Ingolstadt Audi stoppt Auslieferung von A6 und A7

Ingolstadt · Der Diesel-Skandal nimmt kein Ende: In 60.000 weiteren Fahrzeugen könnte eine illegale Abschalteinrichtung verbaut worden sein. Audi-Chef Stadler verspricht Aufklärung, Experten sind hingegen entsetzt über das Krisenmanagement.

In seiner Rolle als neuer Vorstandsboss von Volkswagen hatte Herbert Diess bei der Hauptversammlung zuletzt gefordert, das Unternehmen müsse anständiger werden. Bei der heutigen Audi-Hauptversammlung kann er den Satz vermutlich in neuer Rolle wiederholen. Denn gestern Abend wählte der Aufsichtsrat den Österreicher zum Nachfolger von Matthias Müller, der nach der Demission als VW-Chef alle anderen Ämter niedergelegt hatte - auch das des Audi-Aufsichtsratschefs.

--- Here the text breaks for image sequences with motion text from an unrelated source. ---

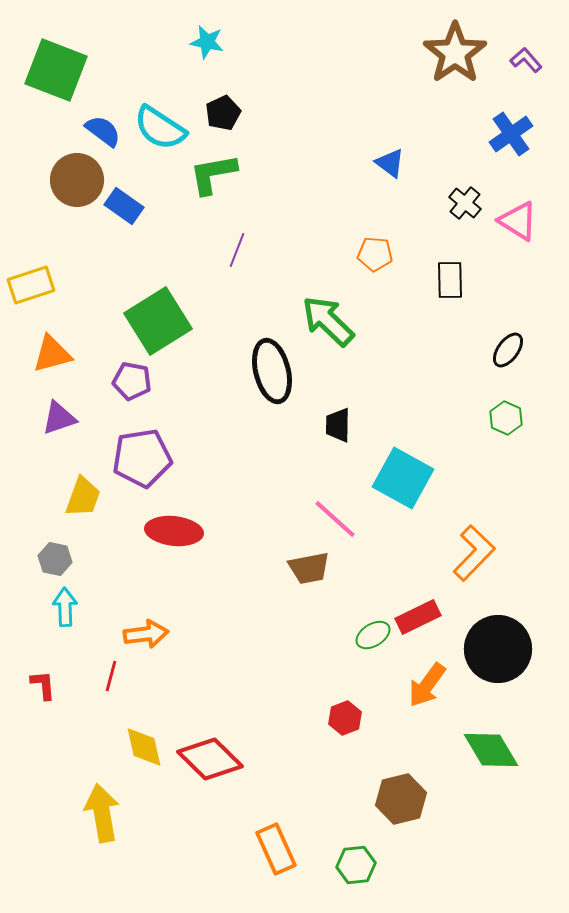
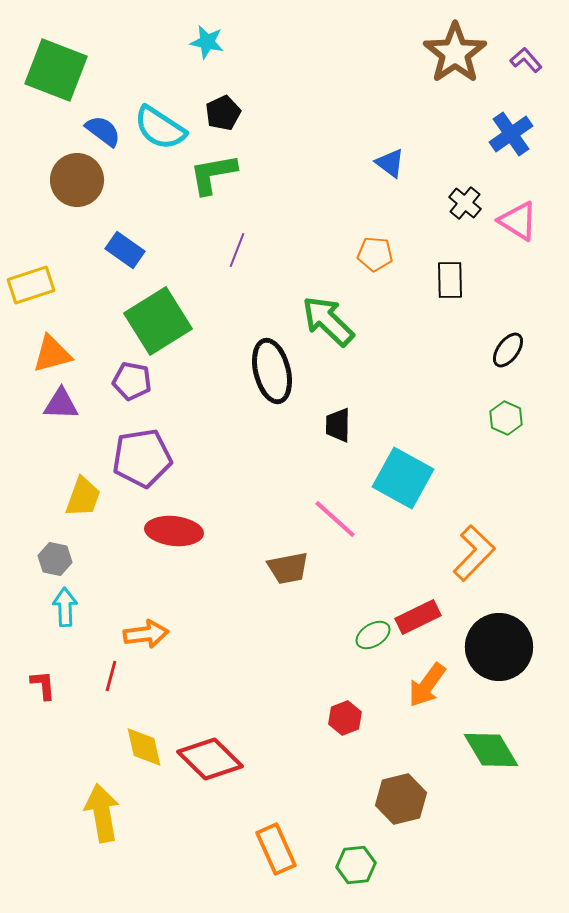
blue rectangle at (124, 206): moved 1 px right, 44 px down
purple triangle at (59, 418): moved 2 px right, 14 px up; rotated 21 degrees clockwise
brown trapezoid at (309, 568): moved 21 px left
black circle at (498, 649): moved 1 px right, 2 px up
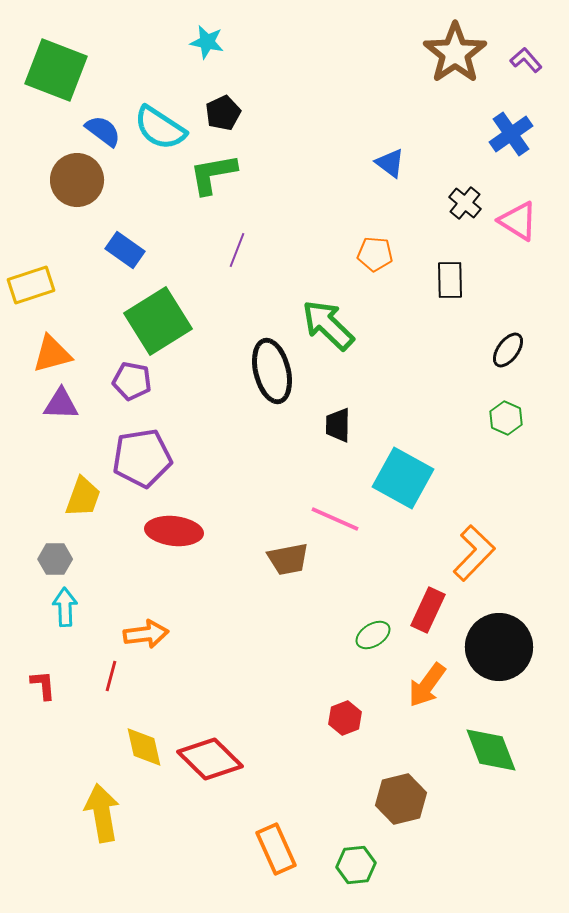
green arrow at (328, 321): moved 4 px down
pink line at (335, 519): rotated 18 degrees counterclockwise
gray hexagon at (55, 559): rotated 12 degrees counterclockwise
brown trapezoid at (288, 568): moved 9 px up
red rectangle at (418, 617): moved 10 px right, 7 px up; rotated 39 degrees counterclockwise
green diamond at (491, 750): rotated 10 degrees clockwise
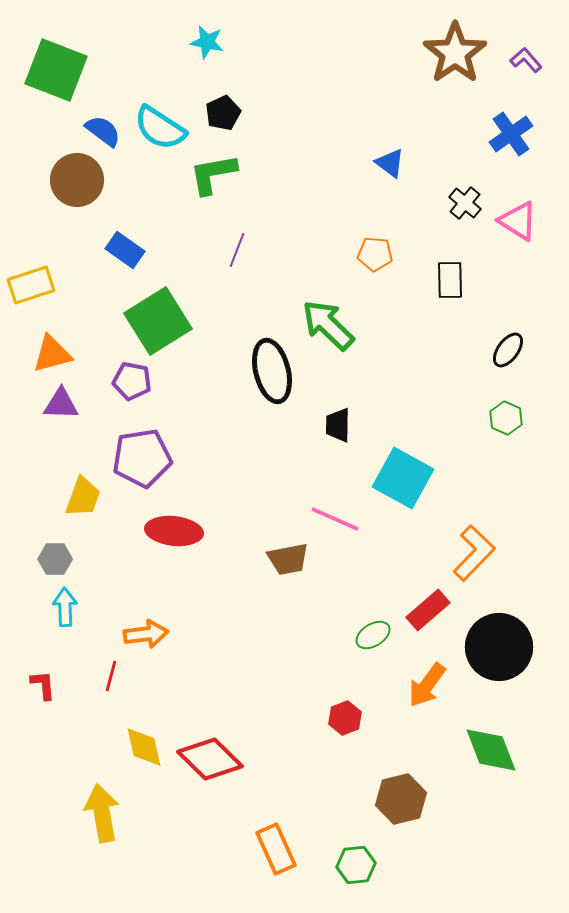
red rectangle at (428, 610): rotated 24 degrees clockwise
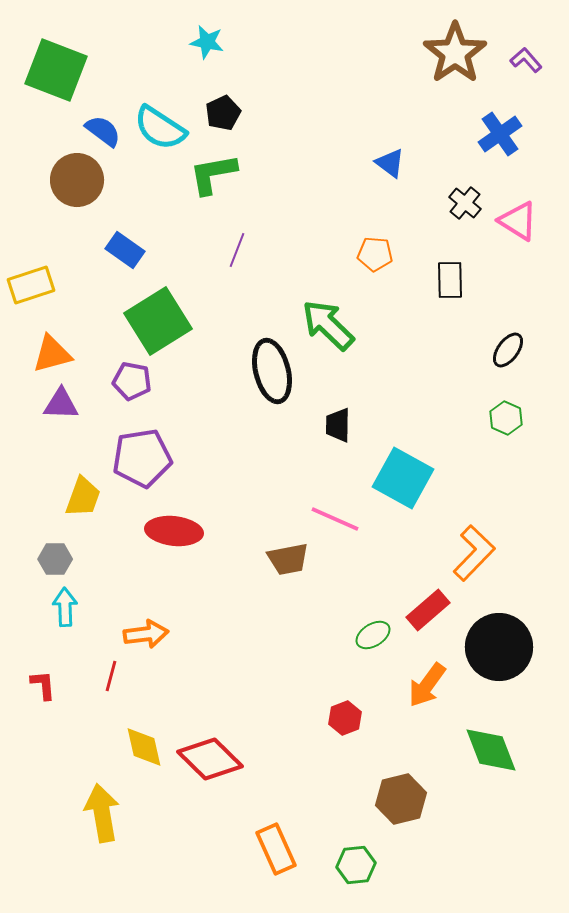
blue cross at (511, 134): moved 11 px left
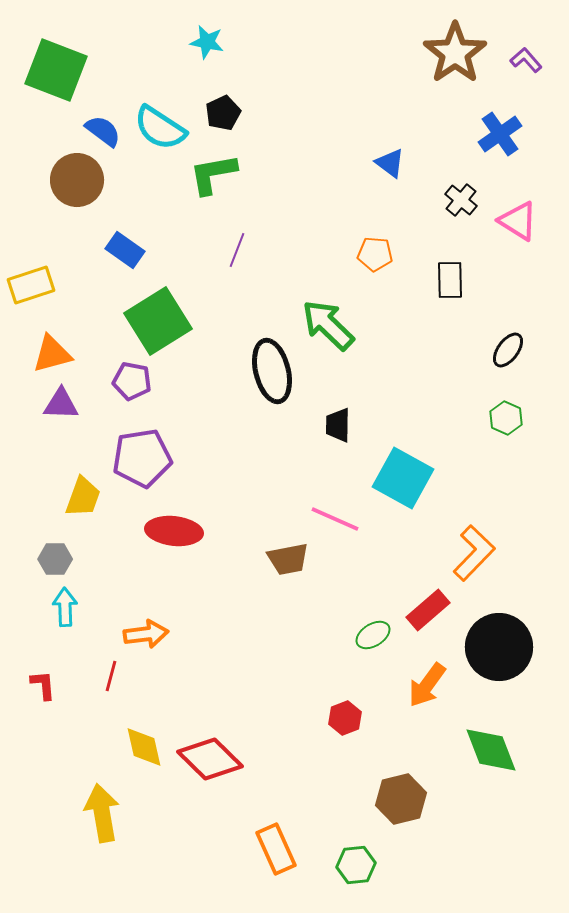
black cross at (465, 203): moved 4 px left, 3 px up
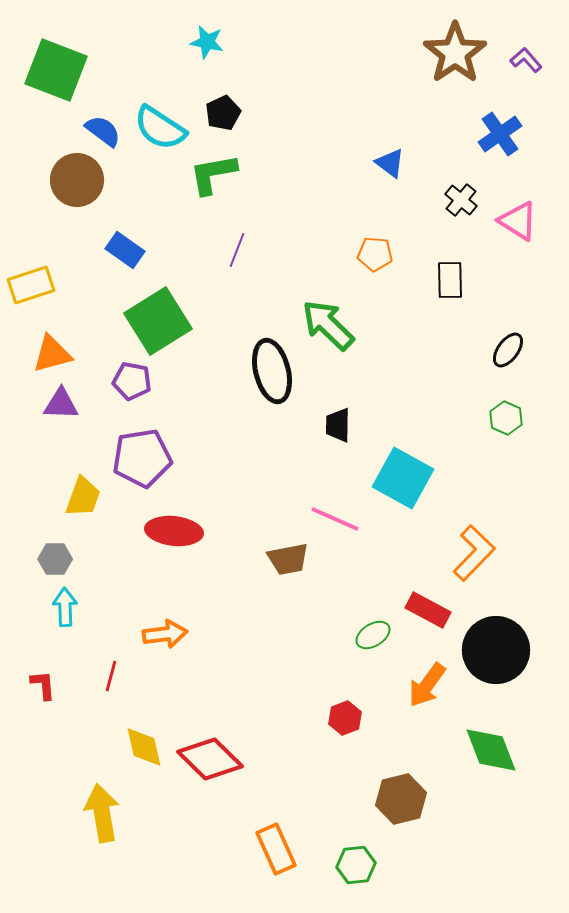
red rectangle at (428, 610): rotated 69 degrees clockwise
orange arrow at (146, 634): moved 19 px right
black circle at (499, 647): moved 3 px left, 3 px down
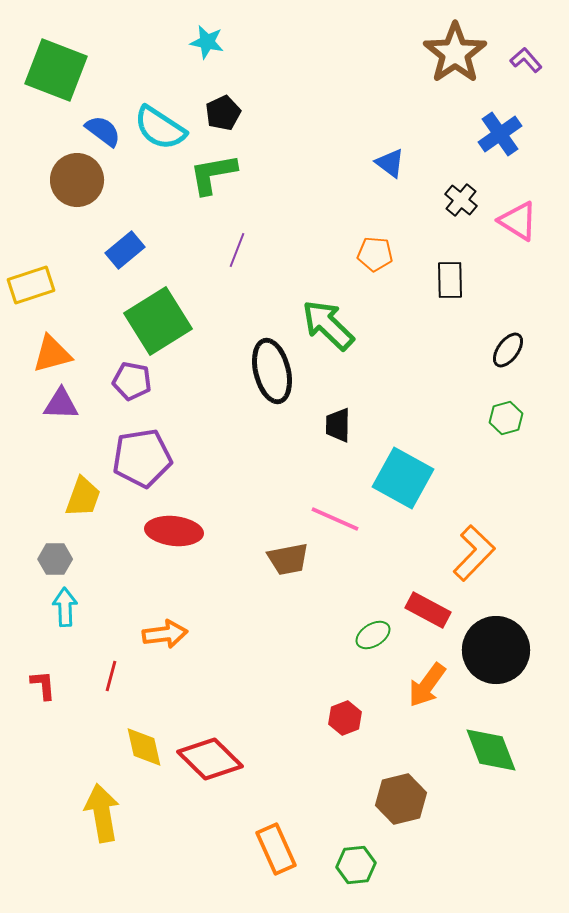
blue rectangle at (125, 250): rotated 75 degrees counterclockwise
green hexagon at (506, 418): rotated 20 degrees clockwise
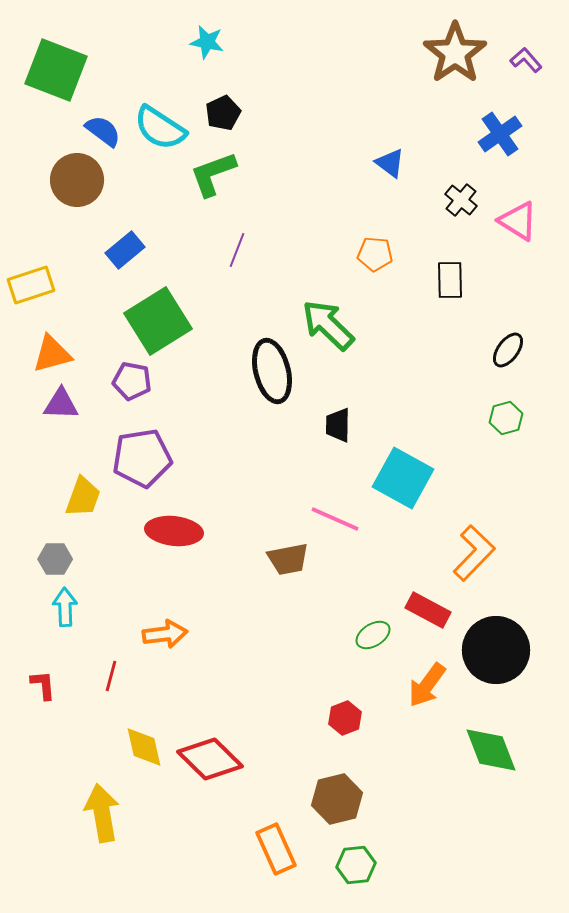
green L-shape at (213, 174): rotated 10 degrees counterclockwise
brown hexagon at (401, 799): moved 64 px left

Als Antrittsgeschenk servierte das Unternehmen Diess gestern eine Nachricht, die dem neuen Kontrolleur so gar nicht schmecken dürfte: Audi stoppte die Auslieferung der vor allem als Dienstwagen beliebten Modelle A6 und A7 mit 271-PS-Dieselmotor, weil seit 2014 eine möglicherweise unzulässige Abschalteinrichtung verbaut wurde. Bis zu 60.000 Fahrzeuge müssen zusätzlich zurückgerufen werden. Laut Verkehrsministerium sind allein in Deutschland knapp 33.000 Fahrzeuge betroffen. Laut "Spiegel" habe Audi die Einspritzung des Harnstoffs ("AdBlue") bei den betroffenen Fahrzeugen zur Reinigung der Abgase gedrosselt.

Damit könnte die Zahl der bei Audi vom Abgasskandal betroffenen Fahrzeuge auf rund 910.000 steigen. Das Kraftfahrtbundesamt leitete eine Anhörung ein, teilte ein Sprecher mit. Audi-Vorstandschef Rupert Stadler sagte, der jüngste Verdachtsfall sei vergangene Woche bei internen Prüfungen entdeckt und dem KBA in Flensburg gemeldet worden.

Bei Audi überprüft man nach eigenen Angaben seit Ende 2016 alle Motor-Getriebe-Kombinationen, die in verschiedenen Modellen auf den Markt gebracht wurden. Es soll sich um mehrere hundert Varianten handeln. Mehr als 90 Prozent aller Motoren-Kombinationen seien überprüft, heißt es bei Audi. Ausschließen will man weitere Auffälligkeiten bei den restlichen zehn Prozent nicht.

"Es ist unglaublich, dass eine Marke wie Audi knapp drei Jahre nach Diesel-Gate noch solche Risiken auf dem Markt hat", sagt Ferdinand Dudenhöffer von der Universität Duisburg-Essen. Was den Automobil-Experten fassungslos macht: "2016 wurde sogar noch ein Facelift des Fahrzeugs auf den Markt gebracht - und sowas wird vom gesamten Vorstand abgesegnet." Damals verpasste Audi dem A6 und A7 unter anderem andere Farben und ein neues Infotainmentsystem, aber offenbar keine verbesserte Abgasreinigung.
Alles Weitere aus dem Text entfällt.